Content starts
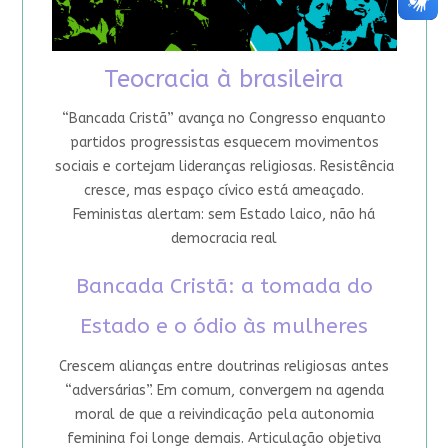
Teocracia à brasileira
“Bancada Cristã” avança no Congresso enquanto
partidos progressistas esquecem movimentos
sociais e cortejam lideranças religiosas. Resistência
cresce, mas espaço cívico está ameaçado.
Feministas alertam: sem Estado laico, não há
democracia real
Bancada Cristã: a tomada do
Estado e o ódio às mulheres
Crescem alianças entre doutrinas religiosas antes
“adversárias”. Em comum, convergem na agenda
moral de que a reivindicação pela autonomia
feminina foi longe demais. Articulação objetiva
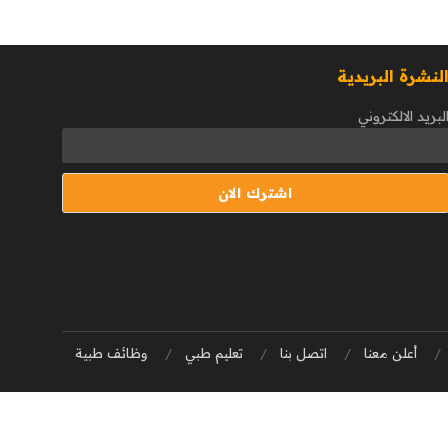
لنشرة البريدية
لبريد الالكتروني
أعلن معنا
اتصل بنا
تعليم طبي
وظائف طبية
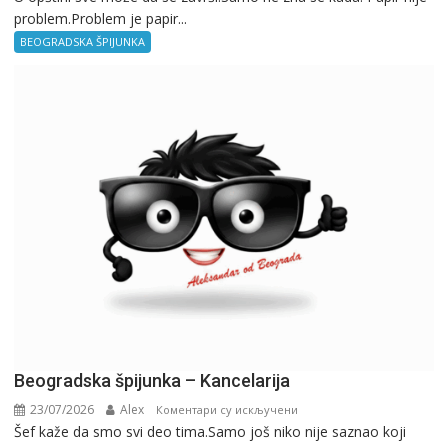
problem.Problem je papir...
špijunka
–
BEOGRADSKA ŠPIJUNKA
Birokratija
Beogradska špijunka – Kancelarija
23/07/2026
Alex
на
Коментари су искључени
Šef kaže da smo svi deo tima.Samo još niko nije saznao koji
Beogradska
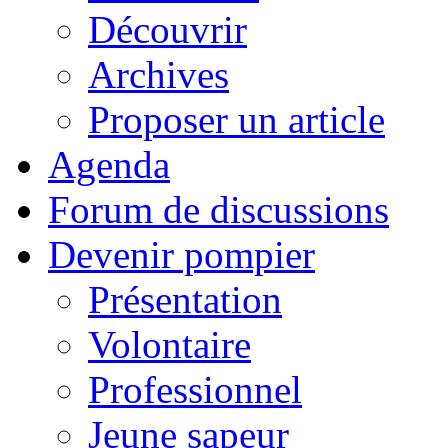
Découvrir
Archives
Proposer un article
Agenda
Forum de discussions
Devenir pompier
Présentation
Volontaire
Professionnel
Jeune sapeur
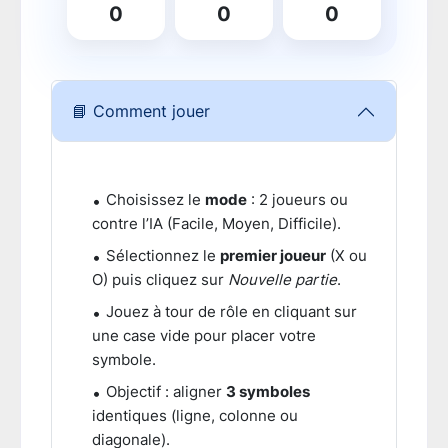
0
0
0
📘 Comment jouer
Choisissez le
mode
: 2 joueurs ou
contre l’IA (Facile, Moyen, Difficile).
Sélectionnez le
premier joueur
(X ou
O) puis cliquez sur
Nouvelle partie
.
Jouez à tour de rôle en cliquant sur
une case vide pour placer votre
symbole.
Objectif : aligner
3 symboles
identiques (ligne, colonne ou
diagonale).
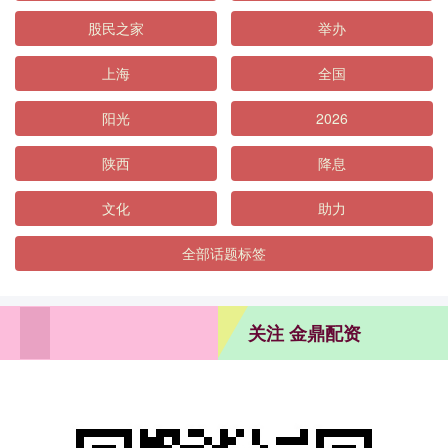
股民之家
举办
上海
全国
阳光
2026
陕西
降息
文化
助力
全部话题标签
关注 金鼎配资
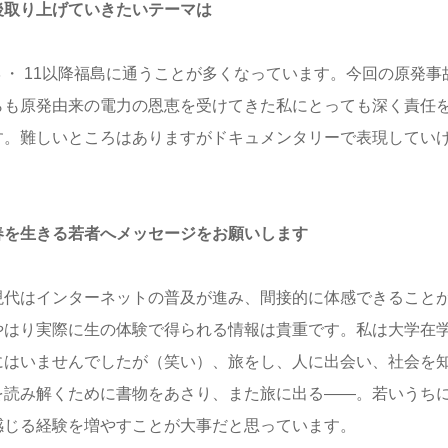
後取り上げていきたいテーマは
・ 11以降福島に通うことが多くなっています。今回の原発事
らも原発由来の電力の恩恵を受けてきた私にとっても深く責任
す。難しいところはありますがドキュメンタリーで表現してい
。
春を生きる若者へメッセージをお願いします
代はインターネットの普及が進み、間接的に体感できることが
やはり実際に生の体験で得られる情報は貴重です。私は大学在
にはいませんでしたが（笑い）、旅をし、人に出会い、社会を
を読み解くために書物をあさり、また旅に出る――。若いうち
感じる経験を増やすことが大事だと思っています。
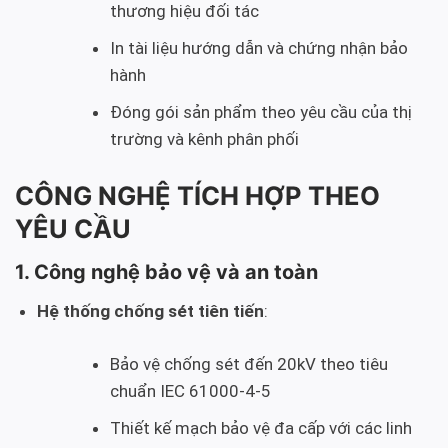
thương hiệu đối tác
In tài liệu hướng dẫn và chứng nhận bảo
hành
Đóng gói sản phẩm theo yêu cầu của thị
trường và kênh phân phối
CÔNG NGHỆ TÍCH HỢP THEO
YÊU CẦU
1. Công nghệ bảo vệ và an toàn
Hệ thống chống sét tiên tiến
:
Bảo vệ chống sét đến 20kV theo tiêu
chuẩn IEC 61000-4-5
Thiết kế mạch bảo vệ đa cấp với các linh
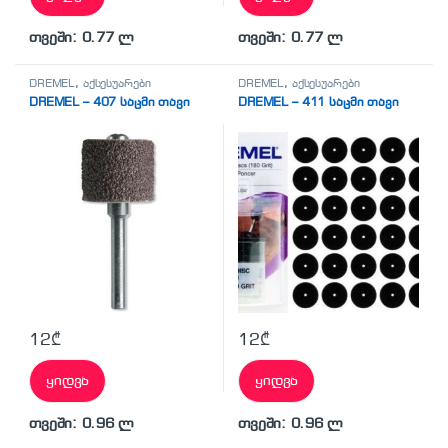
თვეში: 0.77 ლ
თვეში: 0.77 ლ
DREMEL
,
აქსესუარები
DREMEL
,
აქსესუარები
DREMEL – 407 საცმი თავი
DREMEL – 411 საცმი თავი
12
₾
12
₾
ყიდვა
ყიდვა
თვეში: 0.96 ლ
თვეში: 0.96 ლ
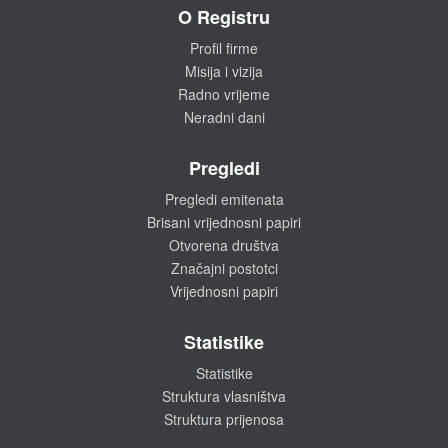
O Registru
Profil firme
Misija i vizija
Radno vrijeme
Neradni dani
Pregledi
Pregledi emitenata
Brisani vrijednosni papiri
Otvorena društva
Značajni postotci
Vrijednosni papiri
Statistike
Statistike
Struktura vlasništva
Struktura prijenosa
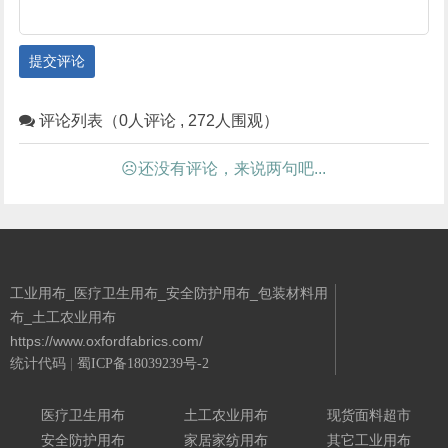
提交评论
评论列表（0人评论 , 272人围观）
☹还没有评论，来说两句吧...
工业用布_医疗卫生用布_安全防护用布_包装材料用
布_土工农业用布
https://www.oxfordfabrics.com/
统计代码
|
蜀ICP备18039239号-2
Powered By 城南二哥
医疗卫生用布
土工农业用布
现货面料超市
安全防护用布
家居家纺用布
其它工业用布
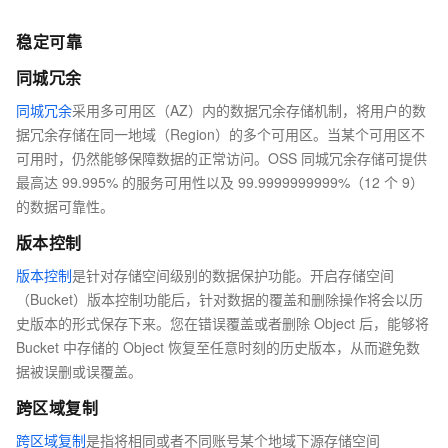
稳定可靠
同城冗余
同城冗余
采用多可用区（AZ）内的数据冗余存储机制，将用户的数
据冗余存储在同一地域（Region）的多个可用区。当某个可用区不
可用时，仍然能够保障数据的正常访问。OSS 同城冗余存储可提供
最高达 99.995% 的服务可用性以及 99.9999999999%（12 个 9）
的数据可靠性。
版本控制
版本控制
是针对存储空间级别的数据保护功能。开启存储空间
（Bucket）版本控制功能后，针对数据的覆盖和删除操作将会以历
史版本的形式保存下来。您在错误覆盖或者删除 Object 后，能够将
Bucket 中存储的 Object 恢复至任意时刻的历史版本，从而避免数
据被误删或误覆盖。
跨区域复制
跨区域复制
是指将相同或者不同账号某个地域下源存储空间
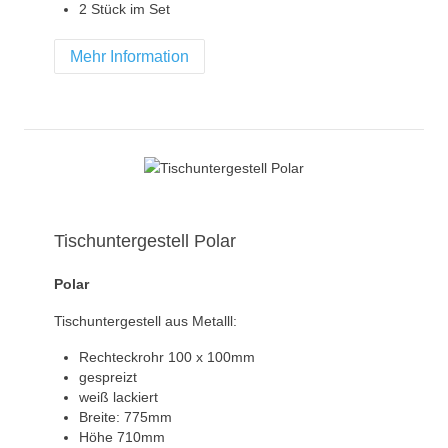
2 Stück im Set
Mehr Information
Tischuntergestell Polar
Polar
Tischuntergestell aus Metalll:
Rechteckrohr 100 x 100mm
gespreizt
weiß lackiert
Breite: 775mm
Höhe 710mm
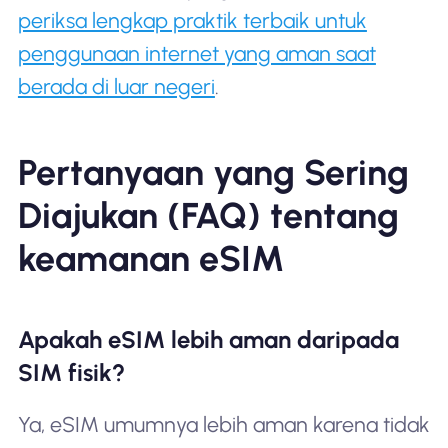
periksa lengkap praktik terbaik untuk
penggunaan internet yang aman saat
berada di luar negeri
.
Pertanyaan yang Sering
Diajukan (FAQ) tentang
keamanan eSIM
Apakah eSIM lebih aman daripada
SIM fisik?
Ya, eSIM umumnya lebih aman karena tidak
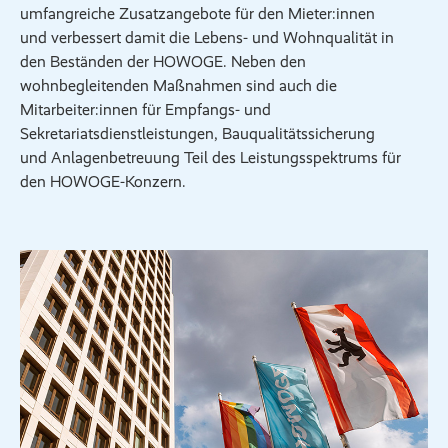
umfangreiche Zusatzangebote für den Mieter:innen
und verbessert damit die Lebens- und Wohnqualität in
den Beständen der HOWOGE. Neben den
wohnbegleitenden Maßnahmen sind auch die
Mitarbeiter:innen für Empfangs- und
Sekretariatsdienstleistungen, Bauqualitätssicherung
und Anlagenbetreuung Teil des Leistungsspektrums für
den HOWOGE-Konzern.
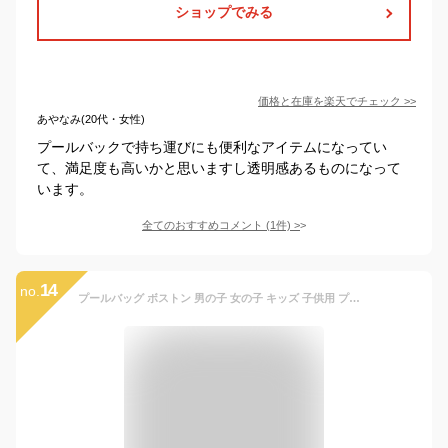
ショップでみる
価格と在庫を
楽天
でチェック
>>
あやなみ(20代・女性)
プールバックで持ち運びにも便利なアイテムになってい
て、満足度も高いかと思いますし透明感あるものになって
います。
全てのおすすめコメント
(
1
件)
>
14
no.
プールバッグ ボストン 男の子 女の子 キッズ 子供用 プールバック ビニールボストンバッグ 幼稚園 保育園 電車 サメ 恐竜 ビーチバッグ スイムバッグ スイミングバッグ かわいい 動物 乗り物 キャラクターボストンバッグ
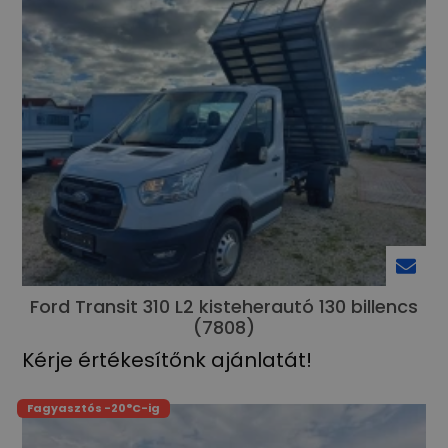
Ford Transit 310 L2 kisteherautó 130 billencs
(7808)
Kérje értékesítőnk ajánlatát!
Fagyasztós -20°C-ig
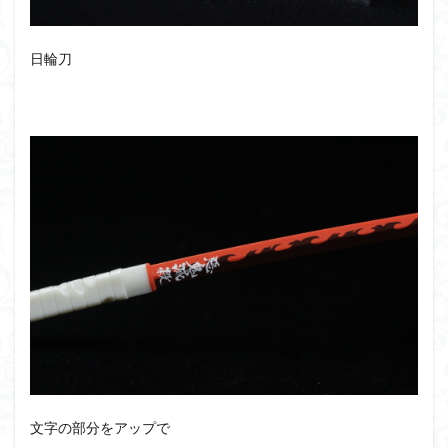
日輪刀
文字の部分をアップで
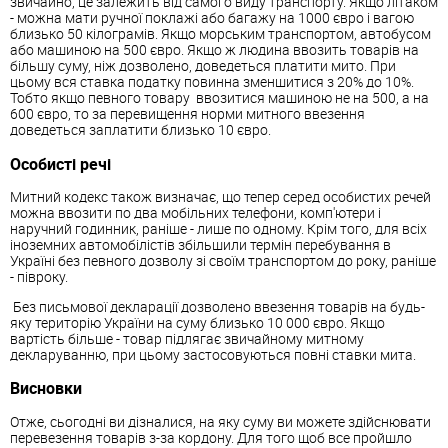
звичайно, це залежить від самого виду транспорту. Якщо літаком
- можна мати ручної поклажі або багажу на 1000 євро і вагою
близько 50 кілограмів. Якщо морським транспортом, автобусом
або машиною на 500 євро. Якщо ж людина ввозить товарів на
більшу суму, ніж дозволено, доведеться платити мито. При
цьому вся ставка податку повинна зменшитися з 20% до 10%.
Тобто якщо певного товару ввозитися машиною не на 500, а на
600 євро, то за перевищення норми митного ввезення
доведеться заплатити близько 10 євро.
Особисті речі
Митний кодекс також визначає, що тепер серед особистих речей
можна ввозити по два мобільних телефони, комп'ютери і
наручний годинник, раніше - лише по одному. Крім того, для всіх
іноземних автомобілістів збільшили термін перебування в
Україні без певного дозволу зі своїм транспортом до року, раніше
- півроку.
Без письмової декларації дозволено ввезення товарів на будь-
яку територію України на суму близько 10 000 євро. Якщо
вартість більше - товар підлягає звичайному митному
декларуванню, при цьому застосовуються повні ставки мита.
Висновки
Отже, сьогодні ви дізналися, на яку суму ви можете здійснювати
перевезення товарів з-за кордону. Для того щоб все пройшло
Content ends
# What to produce
Restate each line above exactly, keeping pictures out.

# Task result
Teocracia à brasileira
“Bancada Cristã” avança no Congresso enquanto
partidos progressistas esquecem movimentos
sociais e cortejam lideranças religiosas. Resistência
cresce, mas espaço cívico está ameaçado.
Feministas alertam: sem Estado laico, não há
democracia real
Bancada Cristã: a tomada do
Estado e o ódio às mulheres
Crescem alianças entre doutrinas religiosas antes
“adversárias”. Em comum, convergem na agenda
moral de que a reivindicação pela autonomia
feminina foi longe demais. Articulação objetiva
لنشرة البريدية
لبريد الالكتروني
أعلن معنا
اتصل بنا
تعليم طبي
وظائف طبية
problem.Problem je papir...
špijunka
–
BEOGRADSKA ŠPIJUNKA
Birokratija
Beogradska špijunka – Kancelarija
23/07/2026
Alex
на
Коментари су искључени
Šef kaže da smo svi deo tima.Samo još niko nije saznao koji
Beogradska
Découvrir
Archives
Proposer un article
Agenda
Forum de discussions
Devenir pompier
Présentation
Volontaire
Professionnel
Jeune sapeur
0
0
0
📘 Comment jouer
Choisissez le
mode
: 2 joueurs ou
contre l’IA (Facile, Moyen, Difficile).
Sélectionnez le
premier joueur
(X ou
O) puis cliquez sur
Nouvelle partie
.
Jouez à tour de rôle en cliquant sur
une case vide pour placer votre
symbole.
Objectif : aligner
3 symboles
identiques (ligne, colonne ou
diagonale).
股民之家
举办
上海
全国
阳光
2026
陕西
降息
文化
助力
全部话题标签
关注 金鼎配资
後取り上げていきたいテーマは
・ 11以降福島に通うことが多くなっています。今回の原発事
らも原発由来の電力の恩恵を受けてきた私にとっても深く責任
す。難しいところはありますがドキュメンタリーで表現してい
。
春を生きる若者へメッセージをお願いします
代はインターネットの普及が進み、間接的に体感できることが
やはり実際に生の体験で得られる情報は貴重です。私は大学在
にはいませんでしたが（笑い）、旅をし、人に出会い、社会を
を読み解くために書物をあさり、また旅に出る――。若いうち
感じる経験を増やすことが大事だと思っています。
thương hiệu đối tác
In tài liệu hướng dẫn và chứng nhận bảo
hành
Đóng gói sản phẩm theo yêu cầu của thị
trường và kênh phân phối
CÔNG NGHỆ TÍCH HỢP THEO
YÊU CẦU
1. Công nghệ bảo vệ và an toàn
Hệ thống chống sét tiên tiến
:
Bảo vệ chống sét đến 20kV theo tiêu
chuẩn IEC 61000-4-5
Thiết kế mạch bảo vệ đa cấp với các linh
თვეში: 0.77 ლ
თვეში: 0.77 ლ
DREMEL
,
აქსესუარები
DREMEL
,
აქსესუარები
DREMEL – 407 საცმი თავი
DREMEL – 411 საცმი თავი
12
₾
12
₾
ყიდვა
ყიდვა
თვეში: 0.96 ლ
თვეში: 0.96 ლ
O Registru
Profil firme
Misija i vizija
Radno vrijeme
Neradni dani
Pregledi
Pregledi emitenata
Brisani vrijednosni papiri
Otvorena društva
Značajni postotci
Vrijednosni papiri
Statistike
Statistike
Struktura vlasništva
Struktura prijenosa
提交评论
评论列表（0人评论 , 272人围观）
☹还没有评论，来说两句吧...
工业用布_医疗卫生用布_安全防护用布_包装材料用
布_土工农业用布
https://www.oxfordfabrics.com/
统计代码
|
蜀ICP备18039239号-2
Powered By 城南二哥
医疗卫生用布
土工农业用布
现货面料超市
安全防护用布
家居家纺用布
其它工业用布
稳定可靠
同城冗余
同城冗余
采用多可用区（AZ）内的数据冗余存储机制，将用户的数
据冗余存储在同一地域（Region）的多个可用区。当某个可用区不
可用时，仍然能够保障数据的正常访问。OSS 同城冗余存储可提供
最高达 99.995% 的服务可用性以及 99.9999999999%（12 个 9）
的数据可靠性。
版本控制
版本控制
是针对存储空间级别的数据保护功能。开启存储空间
（Bucket）版本控制功能后，针对数据的覆盖和删除操作将会以历
史版本的形式保存下来。您在错误覆盖或者删除 Object 后，能够将
Bucket 中存储的 Object 恢复至任意时刻的历史版本，从而避免数
据被误删或误覆盖。
跨区域复制
跨区域复制
是指将相同或者不同账号某个地域下源存储空间
2 Stück im Set
Mehr Information
Tischuntergestell Polar
Polar
Tischuntergestell aus Metalll:
Rechteckrohr 100 x 100mm
gespreizt
weiß lackiert
Breite: 775mm
Höhe 710mm
periksa lengkap praktik terbaik untuk
penggunaan internet yang aman saat
berada di luar negeri
.
Pertanyaan yang Sering
Diajukan (FAQ) tentang
keamanan eSIM
Apakah eSIM lebih aman daripada
SIM fisik?
Ya, eSIM umumnya lebih aman karena tidak
umfangreiche Zusatzangebote für den Mieter:innen
und verbessert damit die Lebens- und Wohnqualität in
den Beständen der HOWOGE. Neben den
wohnbegleitenden Maßnahmen sind auch die
Mitarbeiter:innen für Empfangs- und
Sekretariatsdienstleistungen, Bauqualitätssicherung
und Anlagenbetreuung Teil des Leistungsspektrums für
den HOWOGE-Konzern.
ショップでみる
価格と在庫を
楽天
でチェック
>>
あやなみ(20代・女性)
プールバックで持ち運びにも便利なアイテムになってい
て、満足度も高いかと思いますし透明感あるものになって
います。
全てのおすすめコメント
(
1
件)
>
14
no.
プールバッグ ボストン 男の子 女の子 キッズ 子供用 プールバック ビニールボストンバッグ 幼稚園 保育園 電車 サメ 恐竜 ビーチバッグ スイムバッグ スイミングバッグ かわいい 動物 乗り物 キャラクターボストンバッグ
Ford Transit 310 L2 kisteherautó 130 billencs
(7808)
Kérje értékesítőnk ajánlatát!
Fagyasztós -20°C-ig
日輪刀
文字の部分をアップで
звичайно, це залежить від самого виду транспорту. Якщо літаком
- можна мати ручної поклажі або багажу на 1000 євро і вагою
близько 50 кілограмів. Якщо морським транспортом, автобусом
або машиною на 500 євро. Якщо ж людина ввозить товарів на
більшу суму, ніж дозволено, доведеться платити мито. При
цьому вся ставка податку повинна зменшитися з 20% до 10%.
Тобто якщо певного товару ввозитися машиною не на 500, а на
600 євро, то за перевищення норми митного ввезення
доведеться заплатити близько 10 євро.
Особисті речі
Митний кодекс також визначає, що тепер серед особистих речей
можна ввозити по два мобільних телефони, комп'ютери і
наручний годинник, раніше - лише по одному. Крім того, для всіх
іноземних автомобілістів збільшили термін перебування в
Україні без певного дозволу зі своїм транспортом до року, раніше
- півроку.
Без письмової декларації дозволено ввезення товарів на будь-
яку територію України на суму близько 10 000 євро. Якщо
вартість більше - товар підлягає звичайному митному
декларуванню, при цьому застосовуються повні ставки мита.
Висновки
Отже, сьогодні ви дізналися, на яку суму ви можете здійснювати
перевезення товарів з-за кордону. Для того щоб все пройшло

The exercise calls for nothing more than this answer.